Around every New Year, Google searches for turmeric tea spike. It is one of those elixirs whose benefits are numerous, wide and vaguely remembered, hence the Google searches.
Turmeric has been used medicinally for centuries in India and surrounding countries. Naturopaths and dietitians have been recommending it for decades. “The benefits of turmeric go into three buckets,” said registered dietitian DJ Blatner, “anti-inflammatory, anti-oxidant and mood boost, and the anti-inflammatory is such a huge bucket.”
Inflammation is the body’s way of protecting itself from outside invaders, like bacteria and viruses. Chronic inflammation, however, damages and infringes the pathways of several bodily systems. This adds to the underpinning mechanisms of common ailments including cancer, heart disease, diabetes and Alzheimer’s. Growing medical evidence shows inflammation has become a modern epidemic.
Among the health benefits of curcumin, the compound that turmeric contains, many can be attributed to its effect easing inflammation. Since inflammation is a factor in so many ailments, curcumin is believed to have a benefit in easing so many (see the potential benefits, below).
Why people get their turmeric from tea
Why so many people consuming turmeric in a tea—or at least Googling it? That may be more because just about every tea brand has a turmeric variety than because sipping it is the best way to consume turmeric.
“You’re not going to get the full effect unless you get a supplement,” said Monisha Bhanote, MD, a physician specializing in integrative medicine. A problem of curcumin, she said, “is that it is poorly absorbed in the bloodstream.” Turmeric supplements from reputable retailers are formulated with additives to help deliver curcumin to the bloodstream.

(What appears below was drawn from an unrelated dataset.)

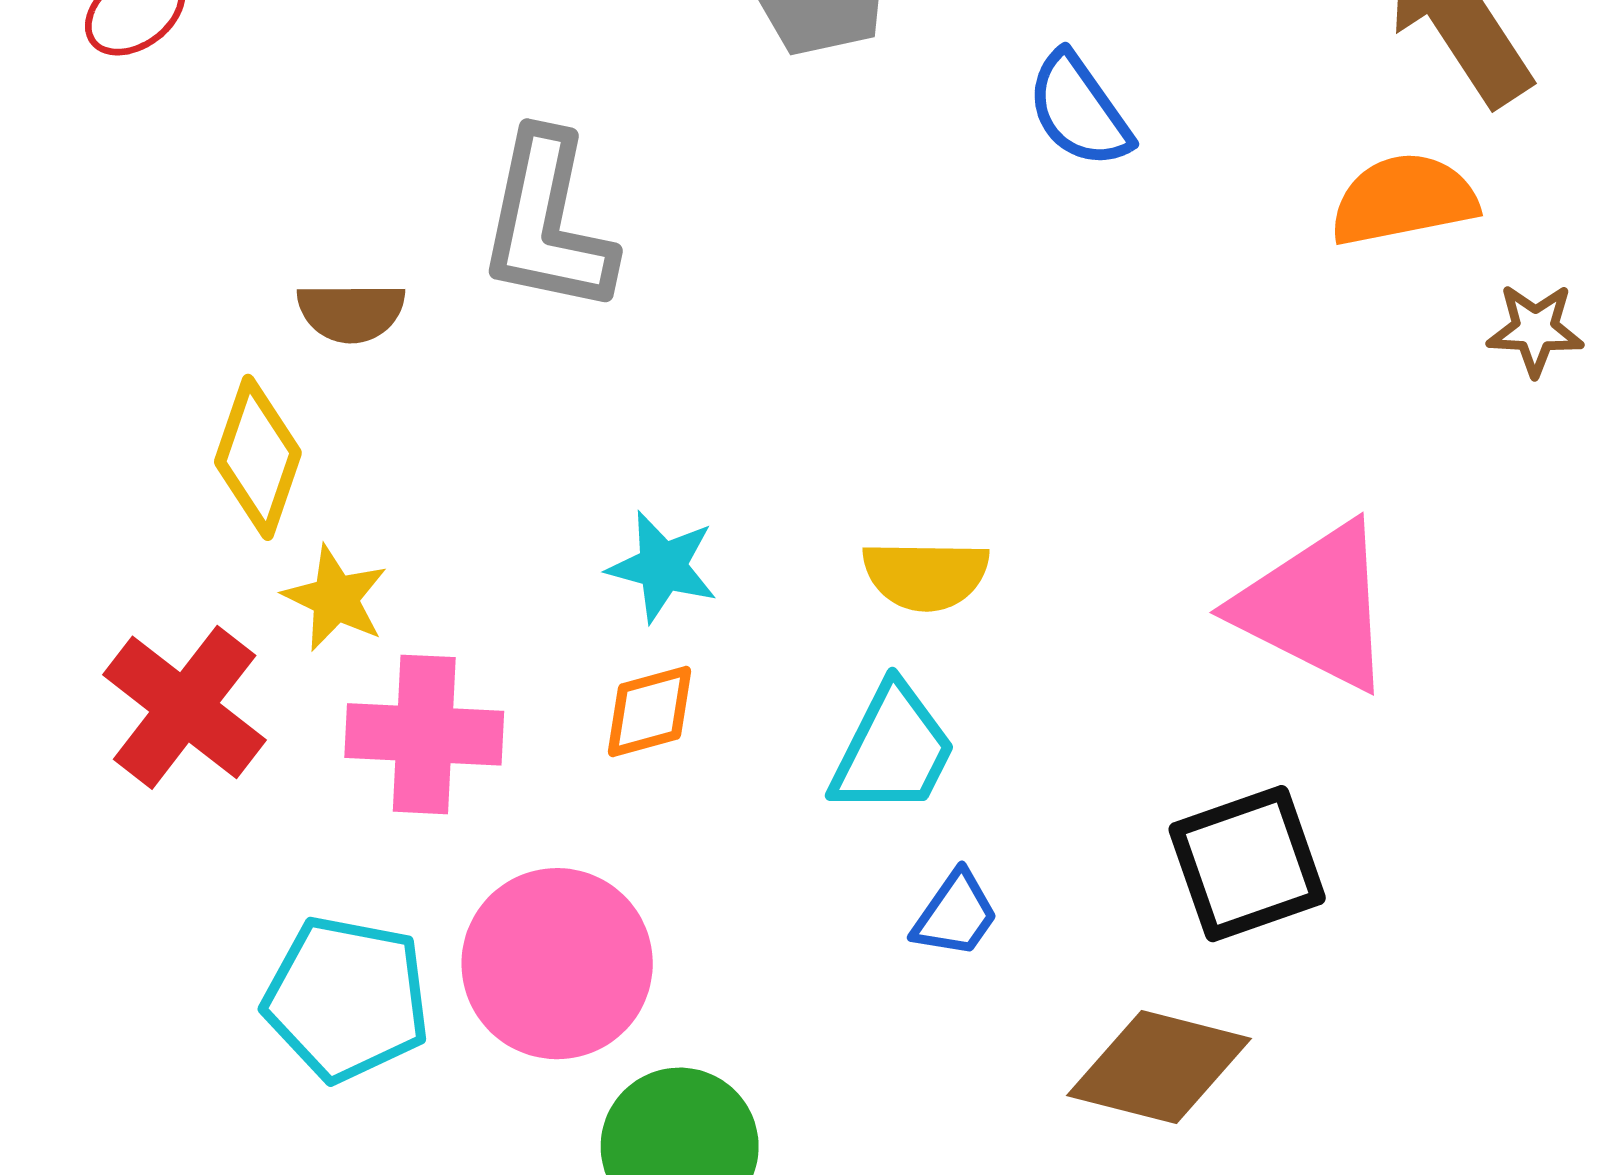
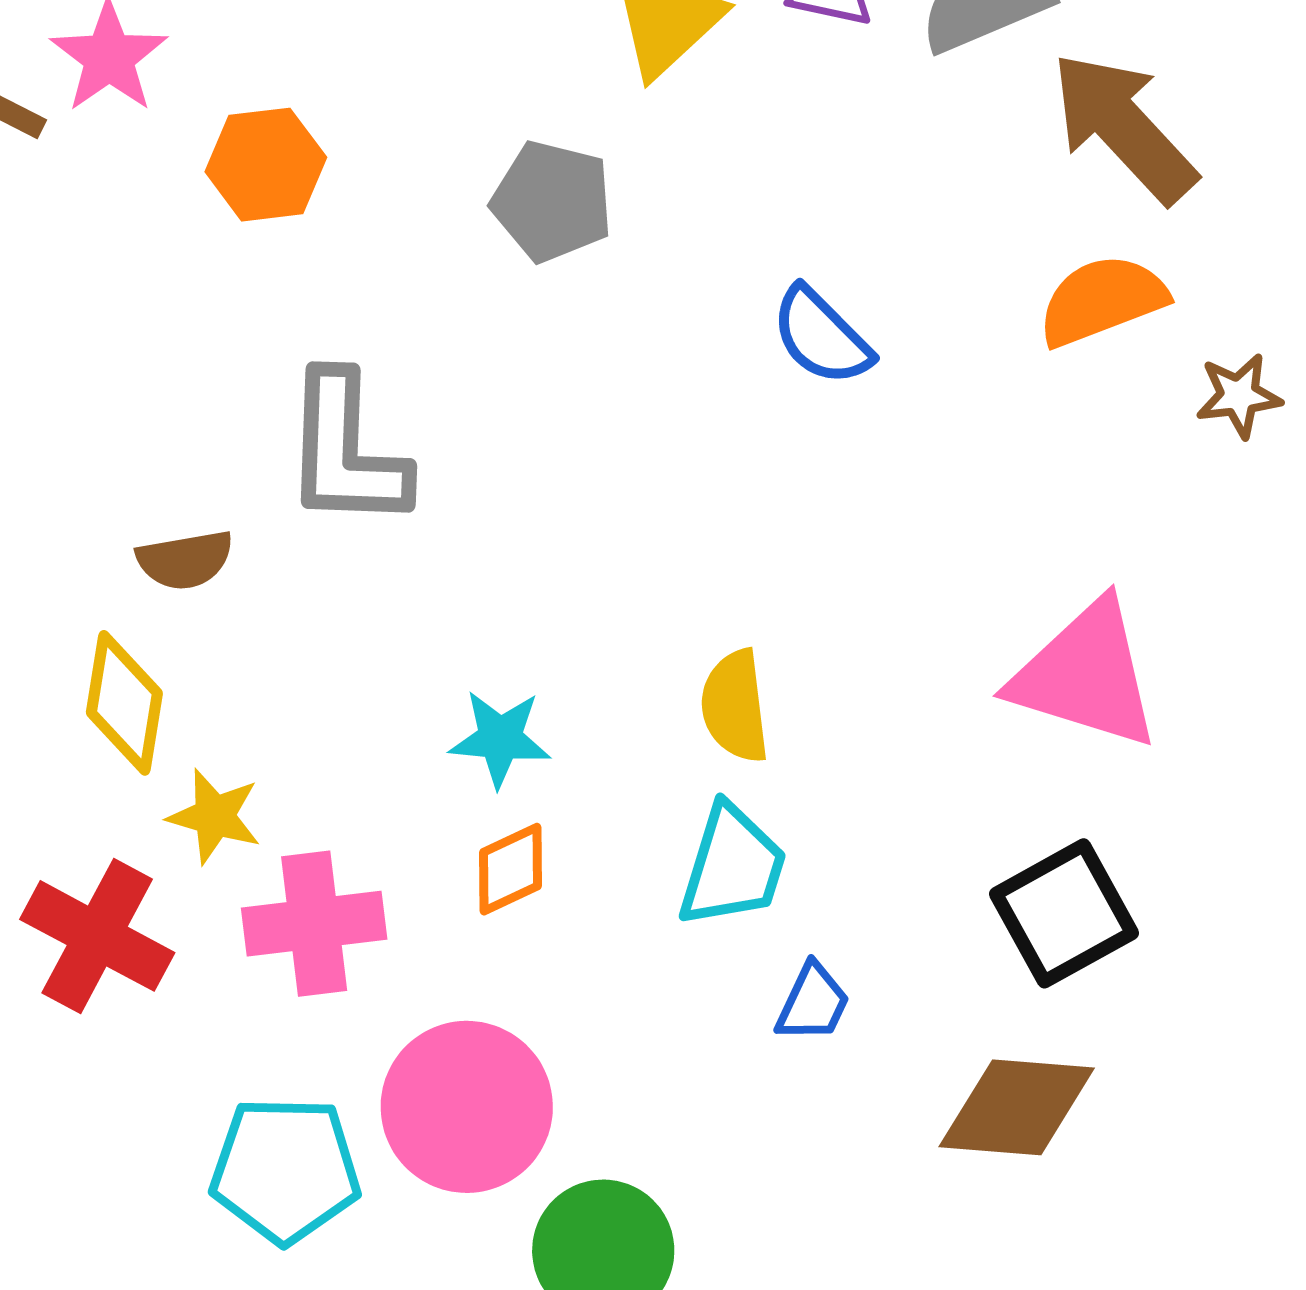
blue semicircle: (1079, 110) -> (821, 336), moved
yellow semicircle: (926, 575) -> (735, 706), turned 92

If you insist on going the tea route, she recommends adding black pepper to enhance absorption or consuming it with a fatty meal.
“For my patients, I try to incorporate it through their day with black pepper lemon turmeric ice cubes,” she said. You can pop them into water glasses or tea or anything, Bhanote said.

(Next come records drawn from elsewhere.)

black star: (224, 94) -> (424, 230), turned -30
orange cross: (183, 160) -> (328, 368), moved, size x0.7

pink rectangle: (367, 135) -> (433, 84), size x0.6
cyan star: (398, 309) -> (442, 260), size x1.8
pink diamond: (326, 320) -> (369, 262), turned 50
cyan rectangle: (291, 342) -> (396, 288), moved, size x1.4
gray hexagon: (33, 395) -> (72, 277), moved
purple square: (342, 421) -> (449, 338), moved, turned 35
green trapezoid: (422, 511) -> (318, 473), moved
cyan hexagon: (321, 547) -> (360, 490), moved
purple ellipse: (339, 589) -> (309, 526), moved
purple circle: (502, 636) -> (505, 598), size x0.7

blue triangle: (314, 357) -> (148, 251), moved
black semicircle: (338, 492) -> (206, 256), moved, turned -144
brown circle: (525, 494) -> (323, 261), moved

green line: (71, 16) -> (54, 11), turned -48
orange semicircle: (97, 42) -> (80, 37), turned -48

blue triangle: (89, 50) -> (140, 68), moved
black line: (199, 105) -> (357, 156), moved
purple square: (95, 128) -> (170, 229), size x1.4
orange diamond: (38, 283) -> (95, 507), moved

As for a good dosage of turmeric for generally healthy people, 0.5 to two grams seems to be the range considered effective in research on its benefits. Bhanote often recommends a gram a day.

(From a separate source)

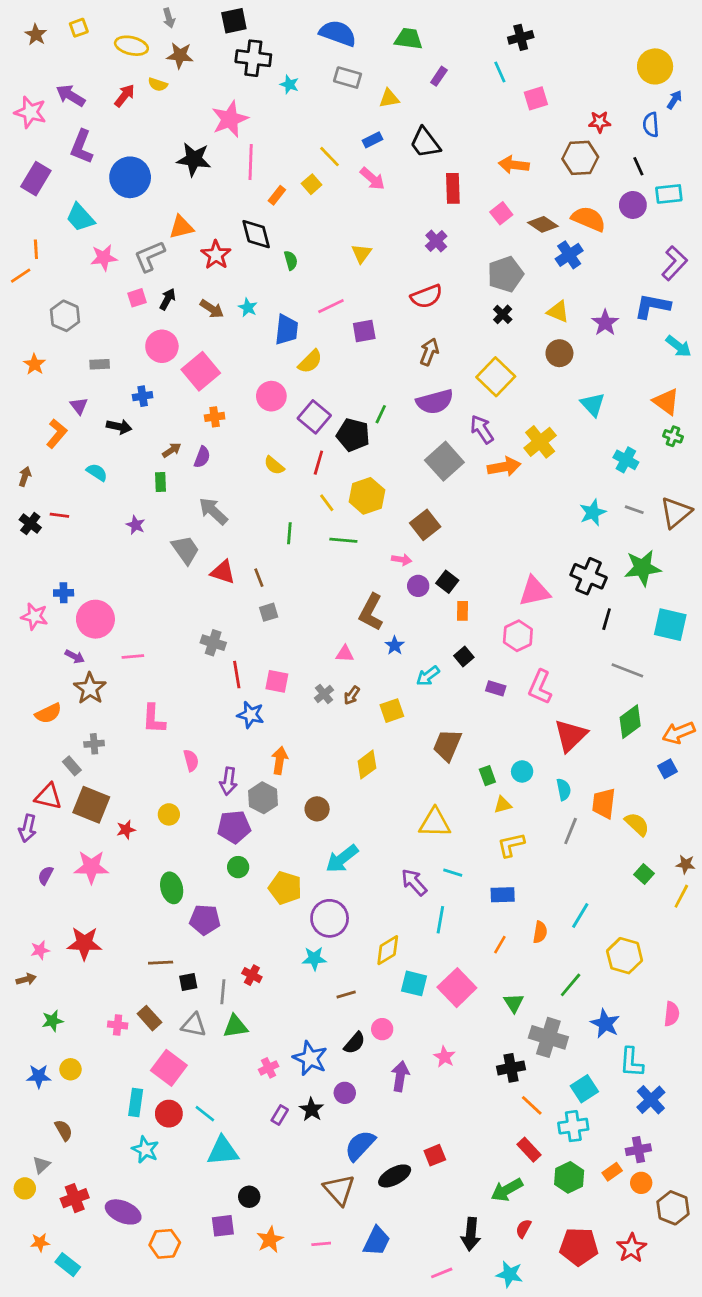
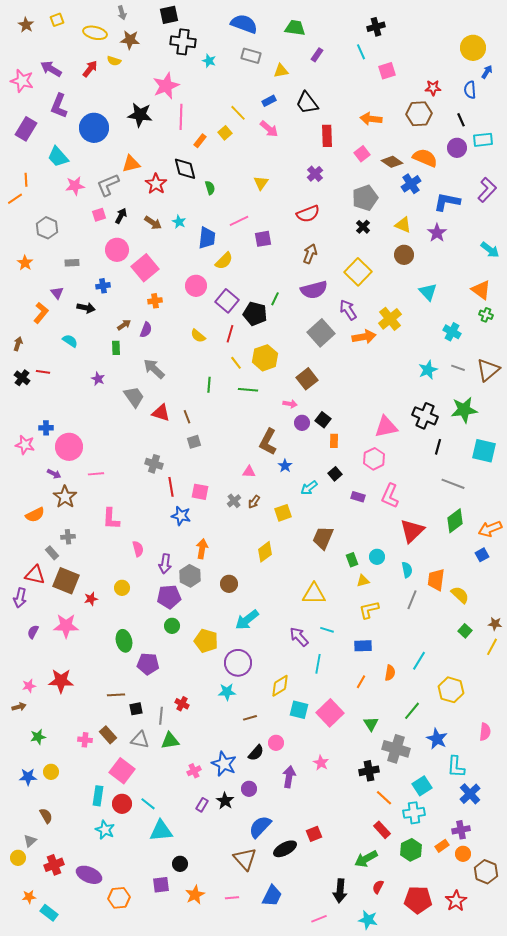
blue L-shape: (652, 306) -> (447, 202), moved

There is no significant risk of taking too much. In some fairly rare cases, consumption of turmeric has caused digestive issues, headache and nausea and skin rashes. There’s also a suggestion that people with certain conditions, such as liver disease or bleeding concerns, should talk with their doctors prior to taking curcumin.
More risk comes from the way turmeric is harvested and prepared in regions where it has grown. The use of machines to peel turmeric caused many batches to become contaminated with lead, according to a 2019 study.
If you’re serious about getting the benefit of turmeric, and want to know which of the labels adorned with glam photos of golden-hued tea pack the most health benefit, Bhanote said, “Work with a professional,” she said. “They know the sources of the best product.”
The main benefits of turmeric
Curcumin has a number of benefits in a studies-have-shown/more-evidence-is-needed-to-decisively-say kind of way. Here’s where these studies suggest curcumin could have an effect:
Some preliminary studies suggest it may be helpful in people with Irritable Bowel Syndrome (IBS), arthritis, and may have an effect on cancer, potentially preventing it, slowing its spread, making chemotherapy more effective, and/or protecting healthy cells from radiation therapy damage. And rodent studies indicate it may one day be found useful for delaying the onset of diseases associated with aging, easing erectile dysfunction, and preventing the formation of gallstones.